Salut everyone! I got jealous of Justine's fabulous Florence posts and felt like it was about time for me to write a little Paris update. Despite somewhat crummy weather, the city has been fabulous! The Stanford center is in the 6th arrondisment, right by the Jardin Louxembourg, in the Quartier Montparnasse. Montparnasse is one of the oldest and most famous areas of the city, where artists like Chagall, Picasso and Modigliani came to live and work. Various ex-pats like Hemmingway and Gertrude Stein lived there too. Happily, the school is also surrounded by tons of delicious creperies, so we're all pretty well fed! I get to live in the 15th arrondisment, lucky me, about a 15 minute walk from the Eiffel Tower...pretty idyllic!

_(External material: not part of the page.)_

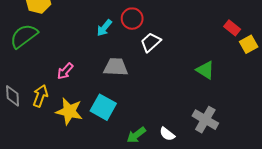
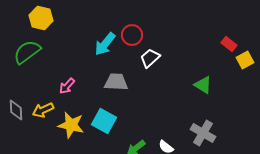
cyan arrow: (104, 28) -> (105, 44), size x1.4
yellow arrow: (40, 96) -> (43, 110), turned -135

Missing everyone tons. Bises (kisses)!

M

Friday, October 1, 2010

Stanford in florence students don't go to class...

...and by that I mean that we rarely have class in an actual classroom. At this point, I've probably had more classes in the Duomo or the Piazza della Signoria than at a desk in the Stanford Center. Plus, I get to feel like a fifth grader again because we have a ton of field trips planned for the quarter (Rome, Venice and Siena to name a few). A couple of highlights so far:


Field trip to Casentino countryside to study 11th and 12th century history


Corri la Vita walk for breast cancer awareness


Helping with the wine harvest (la vendemmia) at a vineyard outside of Florence

-J

Sunday, September 26, 2010

The closest I'll probably be getting to a horse anytime soon...

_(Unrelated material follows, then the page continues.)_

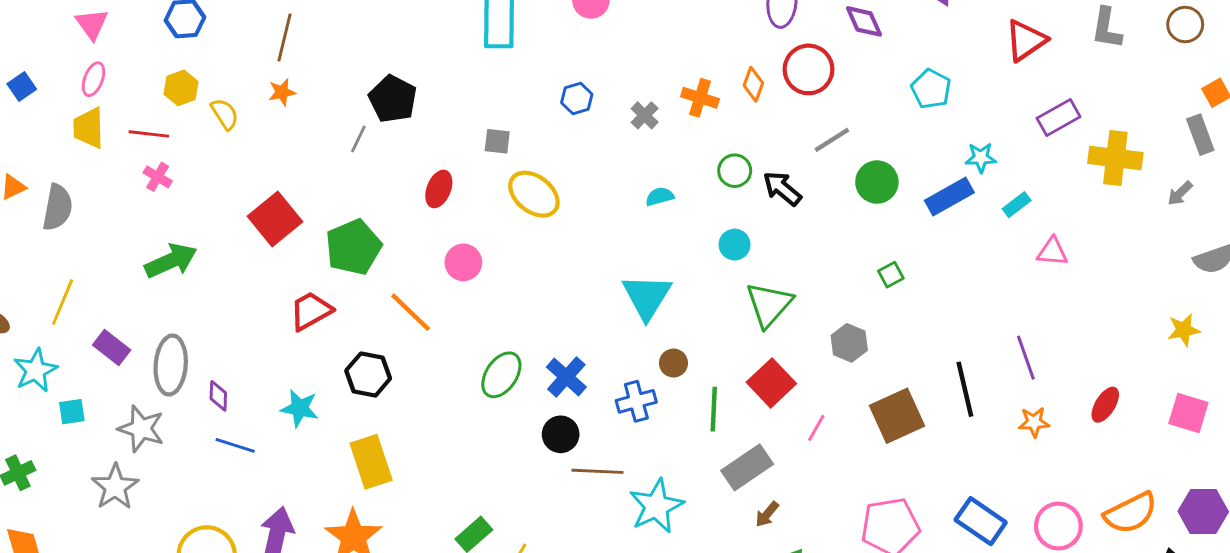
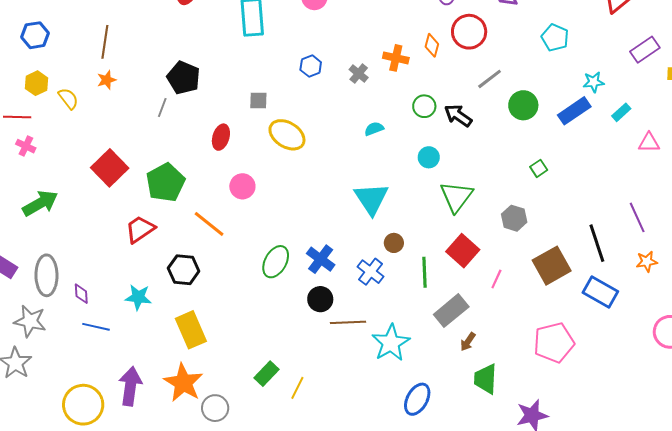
blue cross: (636, 401) -> (371, 272), turned -32
blue rectangle: (981, 521) -> (600, 292), moved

Just in case you can't tell... "Morde Bites."

-J

Ciao da Firenze!


Well it's been a full ten days since I arrived in Italy... and I still don't feel like this is actually real life yet. There's gelato, espresso, pizza and paninis available on every street next to leather shops and renaissance palaces. Almost everything that I could ever need is within walking distance and even the Stanford building is in one of the best locations in the city. Everything in the city is so exciting and different than life on campus especially since I haven't ever lived in a city before. The cultural differences have been small but noticeable (eg. wearing workout shorts outside is frowned upon even when en-route to the gym...oops) and the ability to fare bella figura (a term that generally refers to making a good first impression and something I will probably talk more about in the future) has been more difficult than it seems. Yet despite the crowds of tourists that make getting to know the real Florence a bit of a struggle, I am already beginning to feel as if I am getting to know the city better than before.

Just a short and sweet update for now but there will be more pictures and stories soon!